Nochtans was er toch zó geen slecht weer voorspeld. Gelukkig valt er wel een
en ander te bezoeken in de regio. Bij mijn vertrek is er nog enkel wat motregen, en ik bereik
quasi droog en na enig zoekwerk in de bossen de beroemde abdij van Fontenay. Daar aangekomen word ik onmiddellijk aangesproken door een
aimabel man die algauw zijn reis- ( en vooral abdij-)ervaringen met mij wil
delen. Hij raadt mij aan om de abdij van Vezelay te bezoeken: een goede tip
voor een volgende reis. Fontenay is na de Franse revolutie opgedoekt en omgevormd tot
een papierfabriek. Montgolfier kocht het domain begin 20e eeuw en herstelde het grotendeels in zijn oorspronkelijke
staat. In een zijgebouw bevindt zich nog een vroeg-industriële smederij.

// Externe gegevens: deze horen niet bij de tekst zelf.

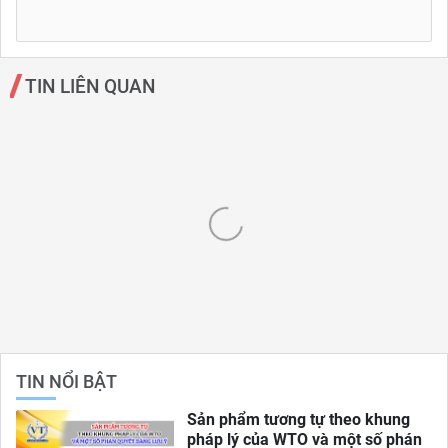
TIN LIÊN QUAN
TIN NỔI BẬT
Sản phẩm tương tự theo khung
pháp lý của WTO và một số phán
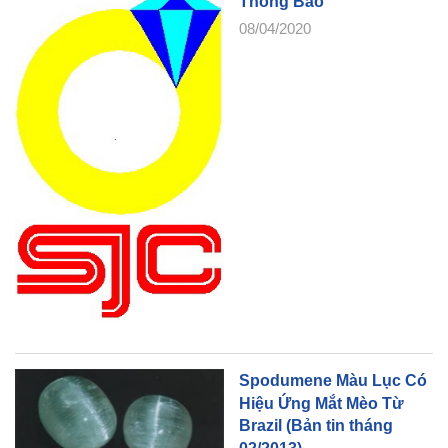
Thông Báo
08/04/2020
Spodumene Màu Lục Có
Hiệu Ứng Mắt Mèo Từ
Brazil (Bản tin tháng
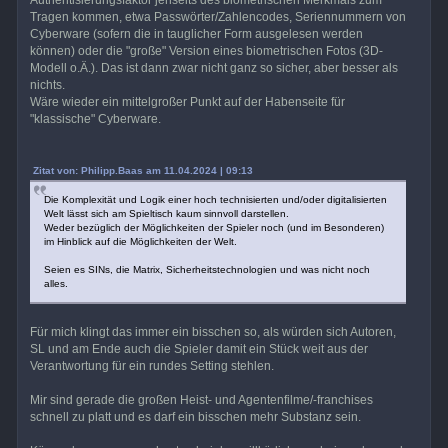
Tragen kommen, etwa Passwörter/Zahlencodes, Seriennummern von
Cyberware (sofern die in tauglicher Form ausgelesen werden
können) oder die "große" Version eines biometrischen Fotos (3D-
Modell o.Ä.). Das ist dann zwar nicht ganz so sicher, aber besser als
nichts.
Wäre wieder ein mittelgroßer Punkt auf der Habenseite für
"klassische" Cyberware.
Zitat von: Philipp.Baas am 11.04.2024 | 09:13
Die Komplexität und Logik einer hoch technisierten und/oder digitalisierten
Welt lässt sich am Spieltisch kaum sinnvoll darstellen.
Weder bezüglich der Möglichkeiten der Spieler noch (und im Besonderen)
im Hinblick auf die Möglichkeiten der Welt.
Seien es SINs, die Matrix, Sicherheitstechnologien und was nicht noch
alles.
Für mich klingt das immer ein bisschen so, als würden sich Autoren,
SL und am Ende auch die Spieler damit ein Stück weit aus der
Verantwortung für ein rundes Setting stehlen.
Mir sind gerade die großen Heist- und Agentenfilme/-franchises
schnell zu platt und es darf ein bisschen mehr Substanz sein.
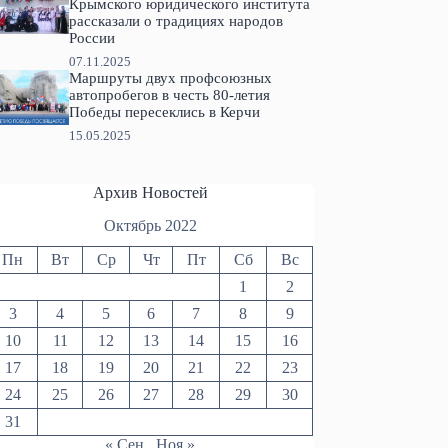
Крымского юридического института
рассказали о традициях народов
России
07.11.2025
Маршруты двух профсоюзных
автопробегов в честь 80-летия
Победы пересеклись в Керчи
15.05.2025
Архив Новостей
Октябрь 2022
Пн
Вт
Ср
Чт
Пт
Сб
Вс
1
2
3
4
5
6
7
8
9
10
11
12
13
14
15
16
17
18
19
20
21
22
23
24
25
26
27
28
29
30
31
« Сен
Ноя »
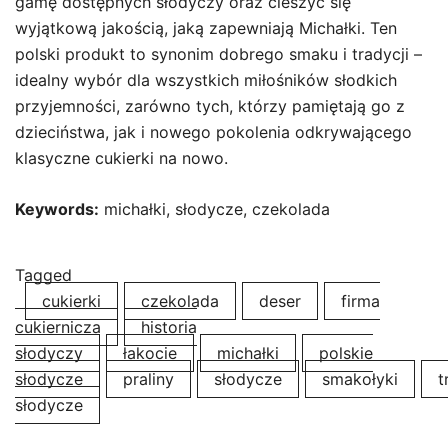
gamę dostępnych słodyczy oraz cieszyć się
wyjątkową jakością, jaką zapewniają Michałki. Ten
polski produkt to synonim dobrego smaku i tradycji –
idealny wybór dla wszystkich miłośników słodkich
przyjemności, zarówno tych, którzy pamiętają go z
dzieciństwa, jak i nowego pokolenia odkrywającego
klasyczne cukierki na nowo.
Keywords:
michałki, słodycze, czekolada
Tagged
cukierki
czekolada
deser
firma
cukiernicza
historia
słodyczy
łakocie
michałki
polskie
słodycze
praliny
słodycze
smakołyki
t
słodycze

Mooie abdij op een toplocatie, maar mist toch wat sfeer van weleer. “Waarom bezoek jij al die abdijen?” hoor ik vaak. Die abdijen
hebben enkele gelijkenissen met het motorijden: onder mijn helm bevind ik mij
als in een claustrum, de rijwindgeluiden overstemmen de meeste andere
geluiden en zijn als een oorverdovende stilte of als monotone gezangen, en
tijdens het motorijden heb ik urenlang de tijd om mijn gedachten de vrije
loop te laten. Zie het dus maar als een oord waar ik een korte retraite hou,
even weg van mijn jachtige leven. En abdijen en kerken behoren natuurlijk tot
ons cultureel erfgoed, en zijn meestal gemakkelijk toegankelijk, hetgeen niet
kan gezegd van de vele mooie privéwoningen. Volgende stop is Flavigny-sur-Ozeraie, een middeleeuws dorpje,
midden in de velden, weg van elke belangrijke doorgangsroute. Het begint net
harder te regenen, en van een wandeling komt niets terecht. Dan maar wat aan
mijn verslag werken in een kruidenier-tearoom-zaakje. De rit gaat dan verder met nu en dan een lichte regenbui. Het is
koud. De weg wordt steeds vervelender en drukker. Op internet heb ik
gegoegeld naar ‘motorreizen Frankrijk’ en op basis van een interessante Chambre
d’Hôte mijn eerste echte reisdoel vastgelegd: Saint-Laurent-du-Pape, in
het noordelijke en woeste gedeelte van de Ardeche, waar weinig toeristen zich
wagen. Ik zoek een mooiere route op en vind die dan ook. In de late namiddag bereik ik de Beaujolaisstreek, even voorbij
Macon. Het is te laat en te druk om de oversteek van Lyon te wagen. Ook hier in de Beaujolais zijn de meeste slaapgelegenheden bezet
door seizoenarbeiders. Uiteindelijk beland ik na wat zoekwerk toch bij een
wijnboer in “La tour de la belle-mère’. In de tuin staat een hoge toren,
gebouwd op bevel van een wantrouwige schoonmoeder, die haar overspelige
schoonzoon de ganse dag in de gaten wilde houden. ’s Avonds ga ik te voet naar het dorpje, maak een wandeling, en
ga iets eten. Rond tien uur keer ik te voet terug naar mijn B&B; op mijn
voorhoofd staat mijn voorhoofdslampje rood te flikkeren, want de nacht is
hier pikdonker, en de straten buiten het dorp zijn niet verlicht. Dit lampje
is niet echt krachtig, en laat mij niet echt toe zelf veel te zien, maar is
toch nuttig om gezien te worden. Dag 3 (vrijdag 14 september 2012) Vanuit mijn kamer op het eerste verdiep overschouw ik de nijvere
en arbeidsintensieve druivenpluk. Een leuke ervaring. Als ik beneden kom staat mijn ontbijt reeds klaar: een halve
tafel volledig gevuld, voor mij alleen. Even later komt de keukenhulp mij
vragen of ik nog iets nodig heb. Zij verzorgt het eten van de
seizoenarbeiders en is reeds sedert zes uur aan het werk. Na de wijnoogst zal
ze saffraan gaan oogsten: dat wordt gehaald uit de stampers van krokussen.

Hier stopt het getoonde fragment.